Problem: The answer must be every line of the data that holds the word "them".

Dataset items
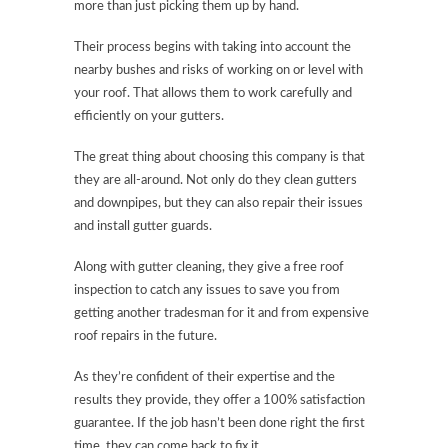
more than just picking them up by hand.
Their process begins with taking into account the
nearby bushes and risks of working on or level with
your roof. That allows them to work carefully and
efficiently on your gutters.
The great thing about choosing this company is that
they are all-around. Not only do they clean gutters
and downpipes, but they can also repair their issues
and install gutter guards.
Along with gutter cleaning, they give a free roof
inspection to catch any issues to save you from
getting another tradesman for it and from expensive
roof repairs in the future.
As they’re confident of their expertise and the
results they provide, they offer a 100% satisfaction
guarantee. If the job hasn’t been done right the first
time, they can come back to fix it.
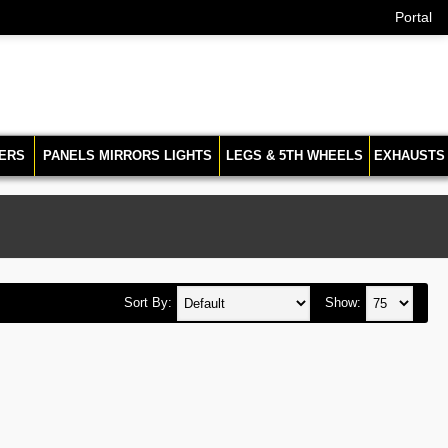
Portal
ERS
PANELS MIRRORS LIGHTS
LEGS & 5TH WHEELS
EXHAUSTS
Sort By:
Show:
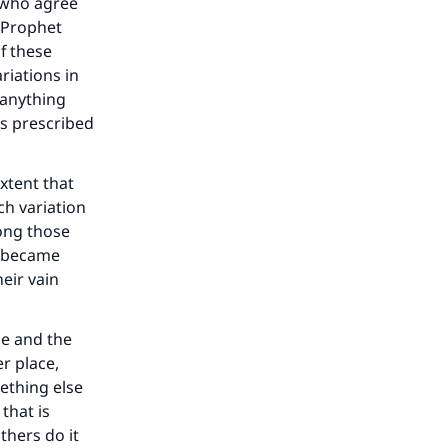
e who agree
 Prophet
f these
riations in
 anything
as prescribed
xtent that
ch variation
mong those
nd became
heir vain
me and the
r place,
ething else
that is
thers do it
--
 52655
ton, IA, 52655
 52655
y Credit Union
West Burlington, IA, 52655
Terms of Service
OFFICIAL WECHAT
==
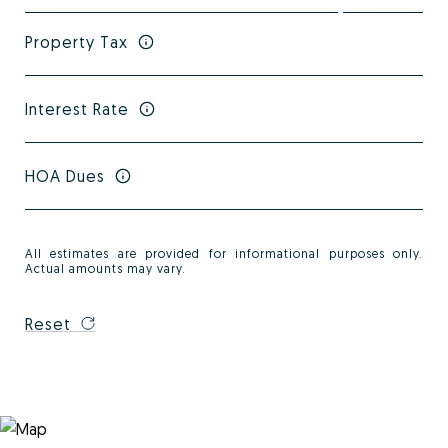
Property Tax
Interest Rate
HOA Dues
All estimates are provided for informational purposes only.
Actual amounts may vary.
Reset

Response box:
more than just picking them up by hand.
your roof. That allows them to work carefully and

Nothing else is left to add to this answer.